Jika kau berasal dari kota dan ingin pergi ke pelabuhan, maka kau harus melewati jembatan panjang yang melintasi sungai Batang Gangsal. Setelah 5 KM dari sungai itu, kau akan melihat bangunan megah berjejeran sepanjang 1 KM di kanan jalan. Bangunan-bangunan itu dikelilingi pagar beton tinggi yang di atasnya terpasang kawat berduri yang sudah berkarat. Tepat di tengah-tengah pagar itu, berdiri pintu gerbang megah yang memiliki tiga tiang besar dengan hiasan kaligrafi indah di setiap tiangnya.

Pintu gerbang pesantren itu memiliki tiga pintu. Pintu sebelah kanan digunakan untuk kendaraan yang ingin masuk ke dalam pesantren, dan pintu sebelah kiri digunakan untuk keluar. Kedua pintu masuk dan keluar kendaraan itu dilengkapi dengan sensor otomatis yang hanya bisa dibuka dengan ID Card Security dan ID Card beberapa pengurus senior. Di antara pintu kanan dan kiri, terdapat pintu kecil yang hanya cukup untuk 1 orang dan dikunci dengan gembok biasa yang sudah hampir karatan.

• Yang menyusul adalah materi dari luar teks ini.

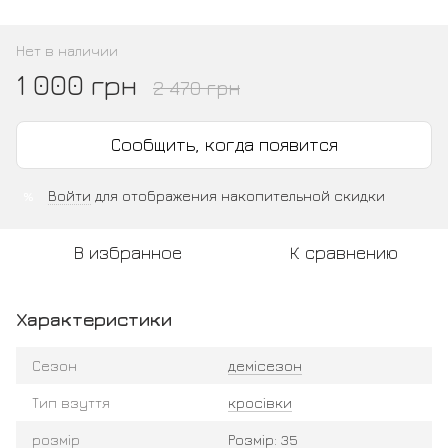
Нет в наличии
1 000 грн
2 470 грн
Сообщить, когда появится
Войти
для отображения накопительной скидки
%
В избранное
К сравнению
Характеристики
Сезон
демісезон
Тип взуття
кросівки
розмір
Розмір: 35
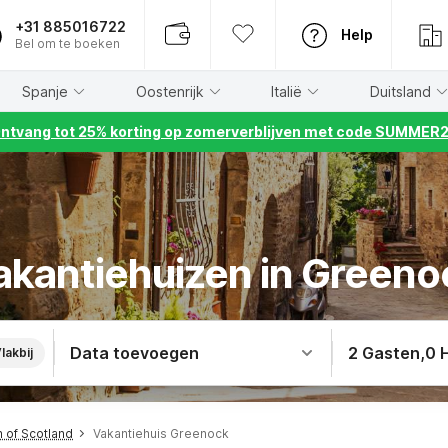
+31 885016722
Help
Bel om te boeken
Spanje
Oostenrijk
Italië
Duitsland
ntvang tot 25% korting op zomerverblijven met code SUMMER
akantiehuizen in Greeno
Data toevoegen
2 Gasten
,
0 
lakbij
h of Scotland
Vakantiehuis Greenock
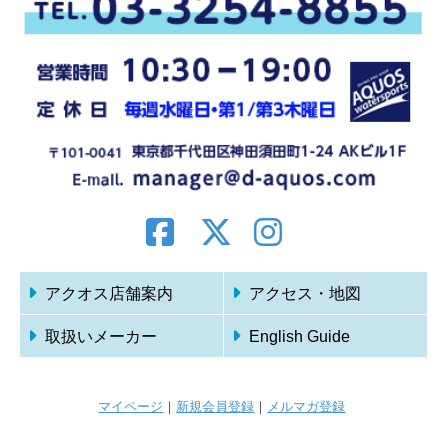
アクオス店舗案内
アクセス・地図
取扱いメーカー
English Guide
マイページ
｜
新規会員登録
｜
メルマガ登録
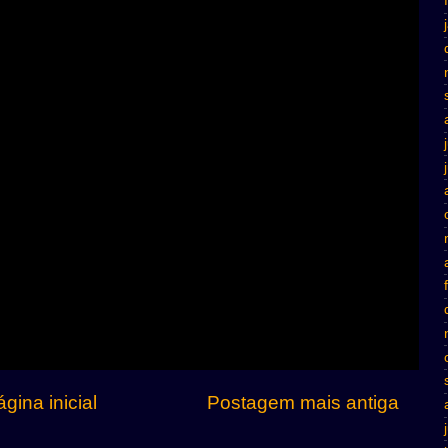
gina inicial
Postagem mais antiga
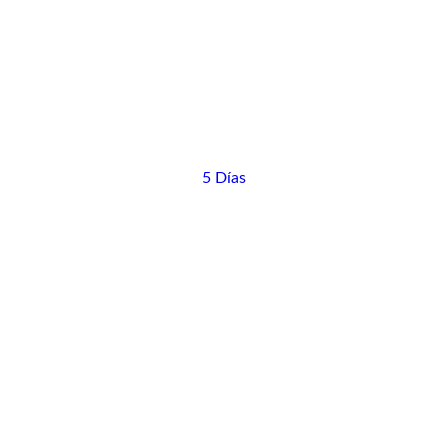
5 Días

Pintu itu jarang sekali dibuka dan dibuka hanya untuk para santri yang ingin izin keluar karena keperluan tertentu, dan itu sangat jarang terjadi.

Beruntung, saat ini adalah saat liburan, jadi jika kamu berkunjung ke pesantrenku ini, maka semua pintu itu akan terbuka, kamu bisa keluar masuk sesukamu, bahkan hingga malam buta.

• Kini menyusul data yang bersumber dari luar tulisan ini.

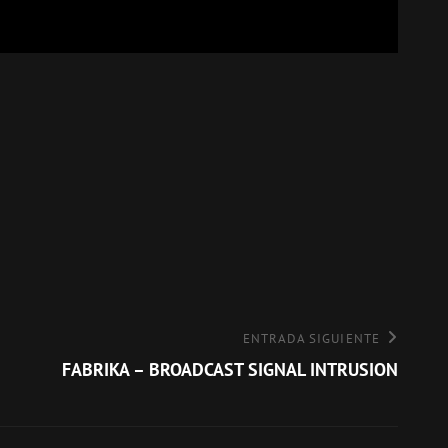
ENTRADA SIGUIENTE
FABRIKA – BROADCAST SIGNAL INTRUSION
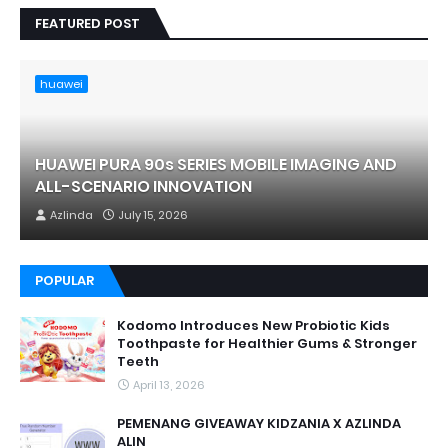
FEATURED POST
huawei
HUAWEI PURA 90s SERIES MOBILE IMAGING AND
ALL-SCENARIO INNOVATION
Azlinda
July 15, 2026
POPULAR
Kodomo Introduces New Probiotic Kids
Toothpaste for Healthier Gums & Stronger
Teeth
April 13, 2026
PEMENANG GIVEAWAY KIDZANIA X AZLINDA
ALIN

"Wildan, kamu ngapain ngelamun di situ?"

Kata seorang teman yang baru saja keluar dari kamar.

Aku yang sedang berada di teras lantai 2, menghadap masjid berkubah emas, duduk di atas kursi kayu, dan menulis sesuatu.

"Nothing, cuma coret-coret aja."

Aku menunjukkan sebuah catatan berwarna biru.

"Ehm, mau jadi penulis ya?"

Tanyanya lagi sambil mengambil kursi kayu dan mendekat di sampingku.

"Tidak juga, cuma aku suka mengabadikan sesuatu dengan tulisan. Kenapa kamu belum tidur?"

"Tapi jika kamu serius, kamu bakal jadi penulis hebat, Wildan. Aku suka cerpenmu yang berjudul 'Manis' itu."

Alih-alih menjawab pertanyaanku, dia malah nyerocos tentang cerpenku yang, entah oleh siapa, ditempel di mading sekolah depan kantor Madrasah Aliyah.

Aku tersenyum kecut mendengarnya.

"Ternyata kamu menyukai kisah cinta yang konyol. Jangan sampai kamu punya kisah cinta yang konyol seperti cerpenku itu."

"Hahaha, jika perempuan itu Rimanasya, aku rela menderita," timpalnya asal.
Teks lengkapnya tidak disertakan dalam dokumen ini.